それまで欧州サッカー、ひいては世界サッカーの牽引車の一角でもあったイタリアとドイツが、先ずスペインの変貌に驚きすぐさまそれを真似ようとした。もちろん真似ると言ってもスペインに匹敵する選手たちの高度なテクニックがなければ叶わないが、世界サッカーのトップクラスに君臨する彼らには幸いその力量が十分に備わっていた。同じことがイギリス他の欧州の強豪チームにも当てはまった。そうやってイタリアはカテナッチョ(堅守重視)を捨てて攻撃的サッカーに生まれ変わり、ドイツはファンタジー(意外性)溢れるプレーを学び、イギリスも体力と縦パスに頼る「運動バカ」サッカーから想像力を重視する競技スタイルに移行した。

 

では、なぜスペインは誰もが驚嘆する優れたプレー技術を獲得することができたのか。それはスペインがサッカーの強者であるイタリアやドイツを模倣し続けて模倣し切れず、負け続け、退屈であり続けた結果、独自のスタイルによってしか勝利は得られないと気づいて、一途にそれを追い求めたからである。彼らはイタリアのカテナッチョを打破し、ドイツの重厚だがファンタジー欠如のサッカーを否定し、縦パスに合わせて脱兎よりも速く走ることが身上のイングランドを蹴散らした。ボールポゼッションとパス廻しに徹底することで。言うまでもなくポゼッションサッカーこそ、彼らの成功の秘訣だった。それはフランスやオランダやポルトガル等々、他の欧州諸国のゲーム運びに対しても通用した。

 

欧州サッカー界では各国が常に激しく競い合い、影響し合い、模倣し合い、技術を磨き合ってきた歴史がある。一国が独自のスタイルを生み出すと他の国々がすぐにこれに追随し、技術と戦略の底上げが起こる。するとさらなる変革が起きて再び各国が切磋琢磨をするという好循環、相乗効果の連続。

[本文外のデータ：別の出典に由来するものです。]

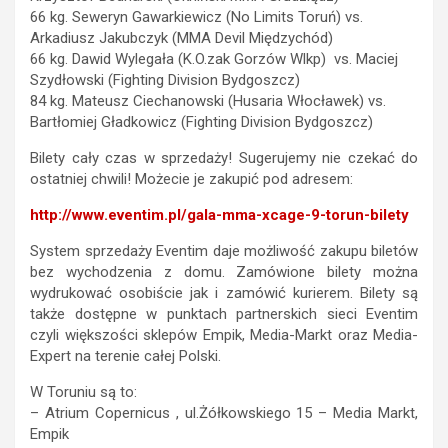
66 kg. Seweryn Gawarkiewicz (No Limits Toruń) vs.
Arkadiusz Jakubczyk (MMA Devil Międzychód)
66 kg. Dawid Wylegała (K.O.zak Gorzów Wlkp) vs. Maciej
Szydłowski (Fighting Division Bydgoszcz)
84 kg. Mateusz Ciechanowski (Husaria Włocławek) vs.
Bartłomiej Gładkowicz (Fighting Division Bydgoszcz)
Bilety cały czas w sprzedaży! Sugerujemy nie czekać do
ostatniej chwili! Możecie je zakupić pod adresem:
http://www.eventim.pl/gala-mma-xcage-9-torun-bilety
System sprzedaży Eventim daje możliwość zakupu biletów
bez wychodzenia z domu. Zamówione bilety można
wydrukować osobiście jak i zamówić kurierem. Bilety są
także dostępne w punktach partnerskich sieci Eventim
czyli większości sklepów Empik, Media-Markt oraz Media-
Expert na terenie całej Polski.
W Toruniu są to:
– Atrium Copernicus , ul.Żółkowskiego 15 – Media Markt,
Empik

今回のスペインの変革も多くの国々に影響を与えて欧州サッカーは大変革を成し遂げた。しかもその変革の波はさらなる変革を求めて次々に押し寄せ、欧州の国々のサッカーのレベルはお互いに影響し合いながら確実に上がり続けている。ことサッカーに関する限り、ヨーロッパは進取の気性に富む若々しい生命力で溢れかえっているのである。